[WORK INSTRUCTIONS]
Set out exactly, and with nothing added, the line containing "على عيوبك، وينفيها عنك ويعظك بالحسنى ويتعظ" and every line after it through the final line of the data.

Page images and extracted text:
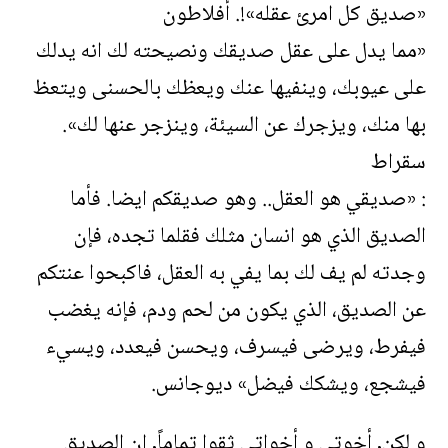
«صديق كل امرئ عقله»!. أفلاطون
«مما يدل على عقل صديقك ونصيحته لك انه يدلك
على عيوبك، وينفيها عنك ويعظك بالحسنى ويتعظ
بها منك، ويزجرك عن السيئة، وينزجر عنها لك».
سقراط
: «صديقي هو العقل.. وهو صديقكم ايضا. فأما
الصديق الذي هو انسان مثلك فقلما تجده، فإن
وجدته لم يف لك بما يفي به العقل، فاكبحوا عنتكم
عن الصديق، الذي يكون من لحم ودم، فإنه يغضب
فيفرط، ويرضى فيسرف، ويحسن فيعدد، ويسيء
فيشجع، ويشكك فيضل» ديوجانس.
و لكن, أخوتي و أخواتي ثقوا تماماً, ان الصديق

[SOLUTION TO THIS TASK]
على عيوبك، وينفيها عنك ويعظك بالحسنى ويتعظ
بها منك، ويزجرك عن السيئة، وينزجر عنها لك».
سقراط
: «صديقي هو العقل.. وهو صديقكم ايضا. فأما
الصديق الذي هو انسان مثلك فقلما تجده، فإن
وجدته لم يف لك بما يفي به العقل، فاكبحوا عنتكم
عن الصديق، الذي يكون من لحم ودم، فإنه يغضب
فيفرط، ويرضى فيسرف، ويحسن فيعدد، ويسيء
فيشجع، ويشكك فيضل» ديوجانس.
و لكن, أخوتي و أخواتي ثقوا تماماً, ان الصديق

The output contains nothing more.